Michael Shvo, founder and CEO of the Shvo Group, agreed, saying the right product sells immediately. Though Miller Samuel reported that the number of days it took to sell an apartment in the third quarter increased by a month to 133 days as compared to the prior quarter average of 102 days, Shvo asserted that product that lingers has shortcomings.

“Product that sits on the market is normally product that’s not as attractive; that’s more ordinary; that doesn’t have something unique to offer,” he said. “At Bryant Park Tower, which we’re currently marketing, we opened in July and within the first week or 10 days, we sold almost 65 percent of the building,” which has 94 units.

Bryant Park Tower, located in the Fashion District/Times Square, a conversion to luxury condominiums, had units specifically designed to appeal to the market, Shvo said, which meant they were smaller units with a view.

Shvo said he believes the rate at which new development is absorbed is not necessarily dependent upon such indicators as unit size or even price.

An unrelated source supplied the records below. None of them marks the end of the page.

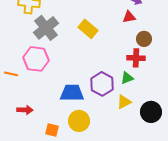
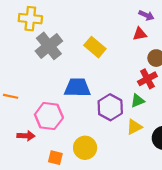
red cross: (136, 58) -> (147, 79), turned -30
pink hexagon: (36, 59) -> (49, 116), moved
blue trapezoid: (72, 93) -> (77, 88), moved

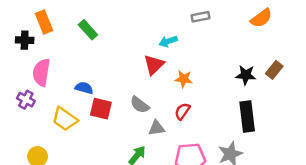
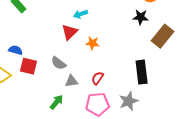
brown rectangle: (274, 70) -> (163, 36), size x1.6
black star: (246, 75) -> (141, 17), moved
red semicircle: (182, 111) -> (98, 78), moved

Everywhere in New York City, there are new units sitting, he said, because they weren’t marketedécorrectly.

“It’s about how special the project is,” Shvo said. “That’s especially important in new developments today, because we’re going to see a lot more inventory come to the market.”

New development aside, there are indications that some residential real estate brokers are seeing some resale units linger on the market, unless they use price reductions and other incentives to move them. This may be happening in units that are only one degree removed from being brand-new construction.

Valerie Dominguez, a broker with The Corcoran Group, is marketing Senneca Terrace at 324 East 112th Street in East Harlem, and has sold 80 percent of the 20-unit development since July, with only higher-priced units remaining.

Still, she said, in all honesty, she’s having harder luck on resales. In mid-October, she was only able to move a Midtown apartment after a month on the market by reducing the price $50,000 from asking to $850,000 and increasing the commission from 6 to 7 percent with 4 percent as a buyer incentive.

The apartment had sold to an investor only a few months earlier as new construction for $730,000.

Dominguez said that once she employed those strategies, the 713-square-foot apartment with 60-square-foot terrace got three solid offers.

“So we sold it at $850,000 cash with two backup offers,” she said. “I think you just need to be more in tune with price now than you had to be the past couple of years.”

Danny Anitian, a broker with Nest Seekers International, is, like Dominguez, also handling resale in a new development, the 96-unit Crossing 23rd in Gramercy.

“Six months ago, you could sell it in two weeks,” Anitian said. “Now it takes much longer. No honeymoon is forever. New development used to be a magic word, but no longer. It’s not that one sells very good and one doesn’t sell at all. This is affecting the whole market.”